F5 The price reported in column 4 is a weighted average price. These shares were sold in multiple transactions at prices ranging from $147.00 to $147.99. The Reporting Person undertakes to provide the Issuer, any security holder of the Issuer, or the staff at the Securities and Exchange Commission, upon request, the full information regarding the number of shares sold at each separate price within the ranges set forth above.
F6 The price reported in column 4 is a weighted average price. These shares were sold in multiple transactions at prices ranging from $148.00 to $148.99. The Reporting Person undertakes to provide the Issuer, any security holder of the Issuer, or the staff at the Securities and Exchange Commission, upon request, the full information regarding the number of shares sold at each separate price within the ranges set forth above.
F7 The price reported in column 4 is a weighted average price.
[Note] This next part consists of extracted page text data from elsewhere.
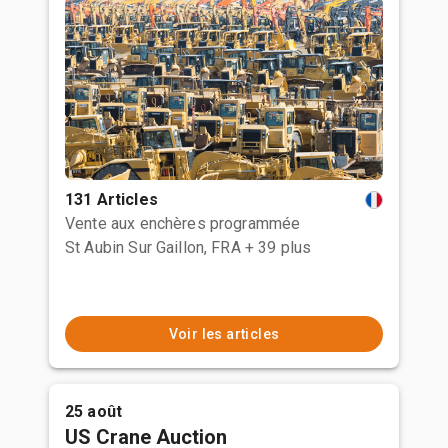
131 Articles
Vente aux enchères programmée
St Aubin Sur Gaillon, FRA
+ 39 plus
Voir les articles
25 août
US Crane Auction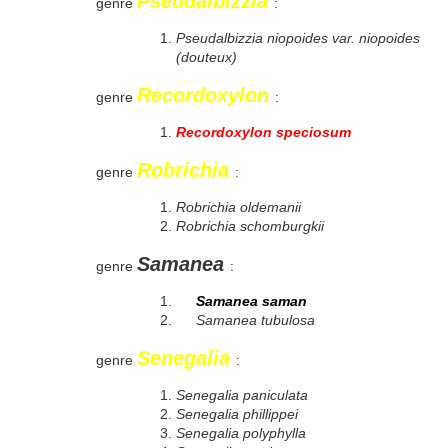
Pseudalbizzia
genre
:
Pseudalbizzia niopoides var. niopoides
(douteux)
Recordoxylon
genre
:
Recordoxylon speciosum
Robrichia
genre
:
Robrichia oldemanii
Robrichia schomburgkii
Samanea
genre
:
Samanea saman
Samanea tubulosa
Senegalia
genre
:
Senegalia paniculata
Senegalia phillippei
Senegalia polyphylla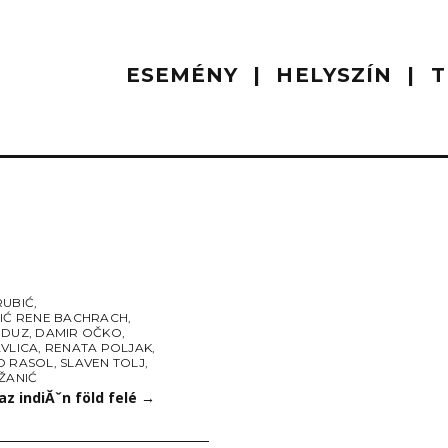
ESEMÉNY
HELYSZÍN
T
RUBIĆ
,
FIĆ RENE BACHRACH
,
UDUZ
,
DAMIR OČKO
,
AVLICA
,
RENATA POLJAK
,
O RASOL
,
SLAVEN TOLJ
,
ŽANIĆ
 az indiĂˇn föld felé
→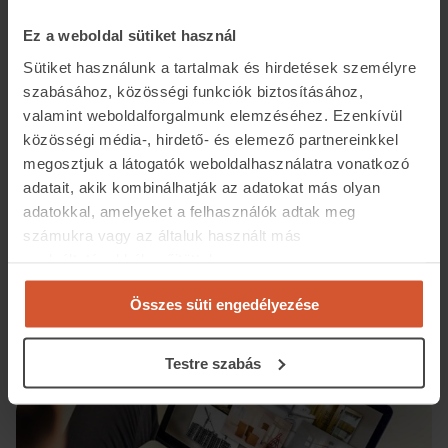
bővülést.”
Ez a weboldal sütiket használ
Fontos azonban, hogy egy-egy település lakosságszám-
Sütiket használunk a tartalmak és hirdetések személyre
változásánál nemcsak a be- és kiköltözésekről van szó,
szabásához, közösségi funkciók biztosításához,
valamint weboldalforgalmunk elemzéséhez. Ezenkívül
hanem a népesség természetes alakulásáról: azaz a
közösségi média-, hirdető- és elemező partnereinkkel
születések és halálozások különbsége, valamint az
megosztjuk a látogatók weboldalhasználatra vonatkozó
egyéb okokból történő lakcím-bejelentkezések is
adatait, akik kombinálhatják az adatokat más olyan
szerepelnek az adatokban.
adatokkal, amelyeket a felhasználók adtak meg
számukra vagy az általuk használt más
szolgáltatásokból gyűjtöttek.
Megosztás:
Összes süti engedélyezése
Kapcsolódó cikkek
Testre szabás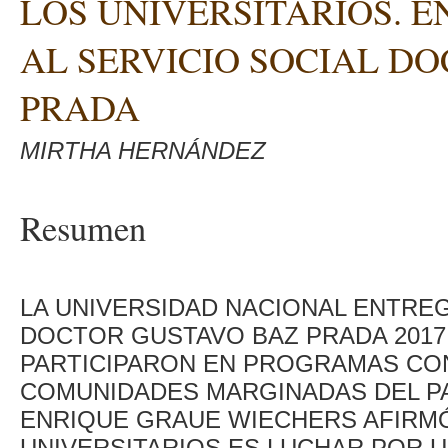
LOS UNIVERSITARIOS. 
AL SERVICIO SOCIAL D
PRADA
MIRTHA HERNÁNDEZ
Resumen
LA UNIVERSIDAD NACIONAL ENTREG
DOCTOR GUSTAVO BAZ PRADA 2017 
PARTICIPARON EN PROGRAMAS CON
COMUNIDADES MARGINADAS DEL PA
ENRIQUE GRAUE WIECHERS AFIRMÓ
UNIVERSITARIOS ES LUCHAR POR U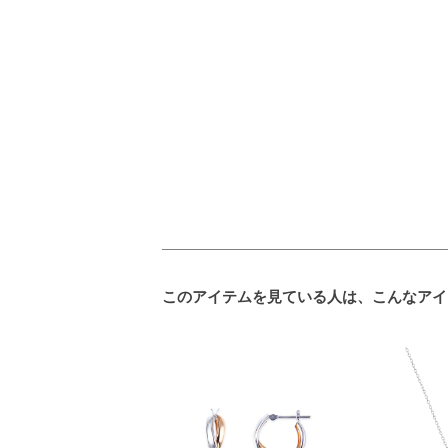
このアイテムを見ている人は、こんなアイ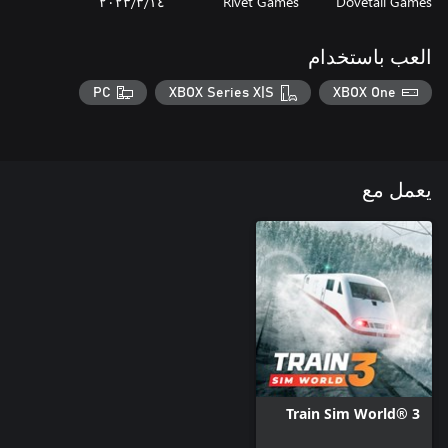
Dovetail Games
Rivet Games
١٤‏/٣‏/٢٠٢٣
العب باستخدام
PC
XBOX Series X|S
XBOX One
يعمل مع
Train Sim World® 3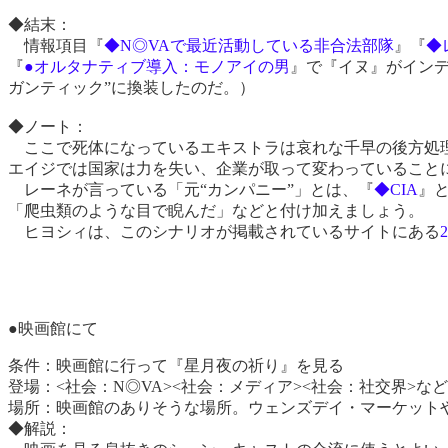
◆結末：
情報項目『
◆N◎VAで最近活動している非合法部隊
』『
◆
『
●オルタナティブ導入：モノアイの男
』で『イヌ』がイン
ガンティック”に換装したのだ。）
◆ノート：
ここで死体になっているエキストラは哀れな千早の後方処理
エイジでは国家は力を失い、企業が取って変わっていること
レーネが言っている「元“カンパニー”」とは、『
◆CIA
』
「爬虫類のような目で睨んだ」などと付け加えましょう。
ヒヨシィは、このシナリオが掲載されているサイトにある
●映画館にて
条件：
映画館に行って『星月夜の祈り』を見る
登場：
<社会：N◎VA><社会：メディア><社会：社交界>など
場所：
映画館のありそうな場所。ウェンズデイ・マーケット
◆解説：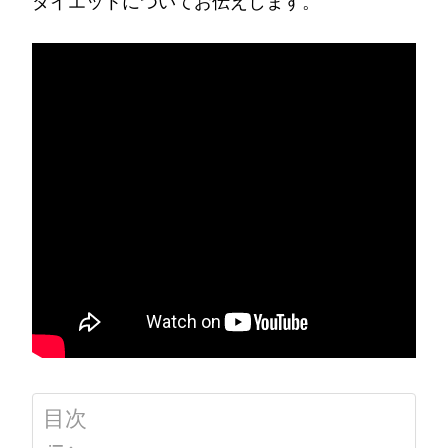
ダイエットについてお伝えします。
目次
These shares were sold in multiple transactions at prices ranging from $149.00 to $149.80. The Reporting Person undertakes to provide the Issuer, any security holder of the Issuer, or the staff at the Securities and Exchange Commission, upon request, the full information regarding the number of shares sold at each separate price within the ranges set forth above.
F8 The shares are held of record by Zheng Yuan and Hongyu Zhang, cotrustees of the the 2018 Yuan and Zhang Revocable Trust, for which the Reporting Person and the Reporting Person's spouse serve as cotrustees.
F9 The shares subject to the option vest in monthly installments as follows: approximately 8,840 shares vested on October 24, 2018 and approximately 8,840 shares vested on the 24th day of each month thereafter through and including December 24, 2018, approximately 2,210 shares vested on January 24, 2019 and approximately 2,210 shares vest on the 24th day of each month thereafter through and including December 24, 2021 and approximately 2,945 shares vest on the 24th day of each month thereafter through and including September 24, 2022.
F10 Each share of Class B Common Stock is convertible at the option of the Reporting Person into one share of Class A Common Stock and has no expiration date. Each share of Class B Common Stock held by the Reporting Person will automatically convert into one share of Class A Common Stock upon (a) other than Eric S. Yuan, the death of the Reporting Person, or (b) any transfer by the Reporting Person except certain "Permitted Transfers" described in the Issuer's certificate of incorporation. All outstanding shares of Class B Common Stock will convert into shares of Class A Common Stock upon the earliest of (i) six months following the death or incapacity of Mr. Yuan, (ii) six months following the date that Mr. Yuan ceases providing services to the Issuer, (iii) the date specified by the holders of a majority of the shares of Class B Common Stock, and (iv) the 15-year anniversary of the closing of the Issuer's initial public offering.
F11 The shares subject to the option vest in monthly installments as follows: approximately 1,577 shares vested on October 24, 2018 and approximately 1,577 vested on the 24th day of each month thereafter through and including December 24, 2018, approximately 8,207 shares vested on January 24, 2019 and approximately 8,207 shares vest on the 24th day of each month thereafter through and including December 24, 2021 and approximately 7,472 shares vest on the 24th day of each month thereafter through and including September 24, 2022. The shares subject to this option are early exercisable, subject to the Issuer's right to repurchase.
F12 The end of period holdings have been corrected by one share. On December 16, 2021, 80,529 Class B shares were reported as disposed. The correct amount of Class B shares disposed on December 16, 2021 was 80,528.